Getirilen yasal düzenleme, uluslararası anlaşmalarda öngörülen güvenlik kurallarıyla da uyum sağlamıyor. 1994 yılında yürürlüğe sokulan Nükleer Güvenlik Sözleşmesi, Uluslararası Atom Enerjisi Ajansı‘na (UAEA) üye ülkelerin, nükleer güvenlikle ilgili sorumluluğunun nükleer tesis üzerinde yetkisi bulunan devlete ait olduğunu kesin bir dille vurguluyor ve Türkiye‘nin de taraf olduğu bu sözleşmede, yasal düzeyde getirilmesi zorunlu güvenlik kuralları bir bir sıralanıyor. Türkiye‘nin uluslararası bir yükümlülük olarak üstlendiği bu güvenlik önlemleriyle ilgili mevzuatının bulunmadığı koşullarda, nükleer santral için "yarışma" düzenleniyor. Bu eksikliği kapatacak bir yasal düzenlemenin daha sonradan yürürlüğe girmesinin tasarlanması halinde dahi, yasal düzenleme yapılmadan ihalenin yapılıyor olmasındaki acelecilik, pek çok soruna davetiye çıkartacaktır.

Bu gerçeklerden hareketle şu temel noktalara dikkat çekmek istiyorum: 
1.    Nükleer Santral Yasası ve ikincil mevzuat yeterli teknik hazırlık yapılmadan gündeme getirilmiştir. TMMOB bu nedenle ilgili yönetmeliğin iptali için dava açmıştır. 
2.    Türkiye‘nin bir nükleer santral yasası vardır ama "nükleer enerji yasası" yoktur. 
3.    Türkiye‘nin bir "nükleer enerji güvenlik tüzüğü" yoktur. 
Dolayısıyla Türkiye nükleer enerji ve nükleer santrallere hazır değildir. 
4.    Enerji sorunun çözümü gibi gösterilen nükleer santrallerin bir dizi dezavantajı vardır.

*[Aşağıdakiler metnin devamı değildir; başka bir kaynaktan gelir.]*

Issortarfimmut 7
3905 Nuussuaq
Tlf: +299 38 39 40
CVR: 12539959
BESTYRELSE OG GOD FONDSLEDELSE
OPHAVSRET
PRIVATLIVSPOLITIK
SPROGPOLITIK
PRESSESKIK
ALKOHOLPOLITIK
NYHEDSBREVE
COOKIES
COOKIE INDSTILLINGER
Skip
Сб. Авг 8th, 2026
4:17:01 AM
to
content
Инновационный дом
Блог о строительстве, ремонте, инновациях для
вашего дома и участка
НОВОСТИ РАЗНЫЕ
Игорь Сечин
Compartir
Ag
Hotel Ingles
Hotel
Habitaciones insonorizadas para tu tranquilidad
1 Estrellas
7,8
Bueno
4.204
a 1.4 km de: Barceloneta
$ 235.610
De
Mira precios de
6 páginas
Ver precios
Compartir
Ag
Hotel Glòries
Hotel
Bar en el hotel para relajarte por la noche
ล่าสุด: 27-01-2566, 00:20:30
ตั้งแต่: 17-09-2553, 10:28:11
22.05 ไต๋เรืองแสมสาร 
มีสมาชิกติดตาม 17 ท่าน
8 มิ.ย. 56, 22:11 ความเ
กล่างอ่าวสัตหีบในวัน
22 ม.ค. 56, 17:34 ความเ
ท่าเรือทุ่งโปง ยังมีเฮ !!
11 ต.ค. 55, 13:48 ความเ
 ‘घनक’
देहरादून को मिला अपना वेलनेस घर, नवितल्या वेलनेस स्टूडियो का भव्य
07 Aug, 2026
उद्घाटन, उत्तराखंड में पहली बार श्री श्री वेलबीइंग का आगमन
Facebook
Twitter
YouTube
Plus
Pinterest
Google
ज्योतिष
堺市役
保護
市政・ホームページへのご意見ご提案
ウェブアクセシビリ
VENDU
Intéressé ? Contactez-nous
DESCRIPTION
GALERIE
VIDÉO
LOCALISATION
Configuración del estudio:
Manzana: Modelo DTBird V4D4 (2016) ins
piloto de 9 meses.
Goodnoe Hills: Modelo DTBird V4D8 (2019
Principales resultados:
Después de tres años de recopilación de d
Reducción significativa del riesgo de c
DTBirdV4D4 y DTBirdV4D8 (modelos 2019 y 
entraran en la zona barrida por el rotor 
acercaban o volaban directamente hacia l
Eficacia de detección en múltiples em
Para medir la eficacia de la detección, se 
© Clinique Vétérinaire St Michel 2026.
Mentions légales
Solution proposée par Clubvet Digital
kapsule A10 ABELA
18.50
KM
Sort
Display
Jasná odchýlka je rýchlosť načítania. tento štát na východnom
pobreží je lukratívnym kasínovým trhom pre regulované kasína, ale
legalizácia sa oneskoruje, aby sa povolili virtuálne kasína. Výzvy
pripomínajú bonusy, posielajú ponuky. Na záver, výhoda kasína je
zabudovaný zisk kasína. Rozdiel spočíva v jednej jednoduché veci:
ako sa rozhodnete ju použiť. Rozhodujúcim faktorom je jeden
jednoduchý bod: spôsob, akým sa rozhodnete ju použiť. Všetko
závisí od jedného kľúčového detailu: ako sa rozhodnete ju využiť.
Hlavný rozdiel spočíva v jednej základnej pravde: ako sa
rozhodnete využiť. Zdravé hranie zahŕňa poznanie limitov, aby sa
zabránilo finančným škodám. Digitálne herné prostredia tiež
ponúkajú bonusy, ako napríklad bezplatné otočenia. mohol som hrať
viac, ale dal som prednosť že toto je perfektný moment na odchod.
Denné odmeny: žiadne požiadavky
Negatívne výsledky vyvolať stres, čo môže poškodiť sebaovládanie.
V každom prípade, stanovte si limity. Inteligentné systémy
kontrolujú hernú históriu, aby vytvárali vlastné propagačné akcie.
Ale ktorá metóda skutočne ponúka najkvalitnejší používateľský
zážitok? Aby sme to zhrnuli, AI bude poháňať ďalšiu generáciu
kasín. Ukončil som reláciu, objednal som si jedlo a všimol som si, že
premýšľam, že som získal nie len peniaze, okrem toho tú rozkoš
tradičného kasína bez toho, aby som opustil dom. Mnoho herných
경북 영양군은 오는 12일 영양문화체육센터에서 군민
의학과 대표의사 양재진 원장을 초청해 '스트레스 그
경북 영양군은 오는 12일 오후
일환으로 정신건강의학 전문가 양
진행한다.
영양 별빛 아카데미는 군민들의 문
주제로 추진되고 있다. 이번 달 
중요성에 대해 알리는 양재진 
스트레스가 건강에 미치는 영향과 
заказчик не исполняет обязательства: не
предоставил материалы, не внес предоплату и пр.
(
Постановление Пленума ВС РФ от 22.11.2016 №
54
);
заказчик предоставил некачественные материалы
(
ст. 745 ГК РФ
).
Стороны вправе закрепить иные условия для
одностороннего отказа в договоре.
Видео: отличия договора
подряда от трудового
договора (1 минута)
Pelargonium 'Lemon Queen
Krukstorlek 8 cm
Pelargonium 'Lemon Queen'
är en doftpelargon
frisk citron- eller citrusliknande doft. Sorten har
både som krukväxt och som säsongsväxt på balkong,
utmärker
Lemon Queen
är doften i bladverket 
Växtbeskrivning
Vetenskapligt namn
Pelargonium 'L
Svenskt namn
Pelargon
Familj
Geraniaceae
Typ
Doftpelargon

·    İlk yatırım maliyetleri diğer yakıtlı santrallere göre çok daha pahalıdır.

·    Yatırım dönemleri (8-12 yıl) çok uzundur.

·    Yakıt yönünden tamamen dışa bağımlıdır.

·    Üretilen elektrik ucuz aksine pahalıdır.

·    Atıkların korunması sorunlu ve pahalıdır.

·    İşletilmeleri teknolojik riskler içermektedir.

·    Ekonomik ömürleri dolunca, söküm maliyetleri ilk yatırım maliyetlerini aşabilmektedir.

Bu dezavantajlarıyla öngörülen nükleer santral yatırımları, Türkiye‘nin enerji sorunununa çözüm değil ekonomi ve topluma ek yükler getirecektir. 

Türkiye‘nin enerji sorununun çözümü, ulusal ve kamusal çıkarları gözeten bir anlayışla yerli, yeni ve yenilebilir kaynakların depğerlendirilmesini ve enerji verimliliği ve tasarrufunun artırılmasını öngören bir enerji programının uygulanmasıyla mümkündür.